Soldados, ya veis cómo están las cosas, sentencia el capitán. Sin decir nada más se da media vuelta y se acerca al lugar donde hemos apilado a nuestros compañeros, sentándose frente a ellos con el chisquero en la mano y unas briznas de paja en la otra. Paciencia y pericia se unen y al tercer intento prende el matojo, que rápidamente echa a arder en el aire mientras cae sobre la pira que servirá para dar el último adiós a nuestros caídos. Los que tienen las cabezas cubiertas retiran sus cascos, dedicando un último recuerdo a aquellos que han muerto luchando a nuestro lado. En la guerra no hay tiempo para muchas sensiblerías, pero el respeto entre camaradas no debe perderse nunca. Ellos ya no están aquí, y los vivos tenemos la responsabilidad de luchar evitando que sus muertes hayan sido en vano.

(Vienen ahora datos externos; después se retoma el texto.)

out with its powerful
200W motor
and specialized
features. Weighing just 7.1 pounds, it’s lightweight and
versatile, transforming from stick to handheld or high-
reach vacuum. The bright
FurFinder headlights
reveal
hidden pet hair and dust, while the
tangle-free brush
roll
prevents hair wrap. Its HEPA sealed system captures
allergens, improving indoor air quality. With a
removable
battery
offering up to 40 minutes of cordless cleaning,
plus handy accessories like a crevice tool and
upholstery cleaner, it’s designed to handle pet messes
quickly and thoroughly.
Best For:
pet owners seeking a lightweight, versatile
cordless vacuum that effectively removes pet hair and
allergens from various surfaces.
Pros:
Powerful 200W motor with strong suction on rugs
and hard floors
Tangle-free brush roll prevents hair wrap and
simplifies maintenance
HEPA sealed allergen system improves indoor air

Poco a poco las llamas van correteando entre los cadáveres, lamiendo carne y tela convirtiéndolas en ceniza. Huele mal, pero aguantamos con los ojos llorosos la oscura humareda que el aire disipa en mil jirones de muerte. Cuando ya todos los cuerpos se han unido a la gigantesca llama damos por terminado ese improvisado ritual de despedida, sintiéndonos algo mareados. A mí la cabeza se me va y las piernas me tiemblan… un momento… no son mis piernas las que tiemblan, es el suelo el que lo hace. El viento, siempre caprichoso, cambia de dirección trayendo el eco de un clamor ronco y profundo, pétreo, como si la tierra misma bramase por las almas de los soldados. Sin embargo nada mágico hay en todo esto pues una nube de polvo se levanta en el sur, abajo en el campo de batalla, y pronto el cruento sonido del choque de lanzas nos adelanta lo que acaba de ocurrir: una columna de caballería pesada ha cargado contra los piqueros que cubrían la subida oeste del cerro, convirtiéndoles en un amasijo de cuerpos pisoteados por los rocines. También vemos una unidad de arqueros llegando a buen paso desde el bosque, y otra de piqueros avanzando segura en dirección a la loma sur, la misma por la que nosotros subimos hace unas horas para madrugarles el ataque a nuestros enemigos. Que nuestro ejército esté cercando la subida hasta nuestra posición es muy buena noticia. Pronto podrán relevarnos y tomar ellos la iniciativa en la vanguardia de nuestro bando.
Respiro aliviado mientras veo cómo los caballos ataviados con sus pesadas armaduras cargan una y otra vez contra los pocos piqueros que quedan en pie, y no puedo evitar unirme a la sonrisa colectiva que une a los treinta y seis soldados que quedamos en el altozano. Nuestra mala fortuna arde en la pira junto con los cadáveres de nuestros compañeros. Llegan tiempos mejores.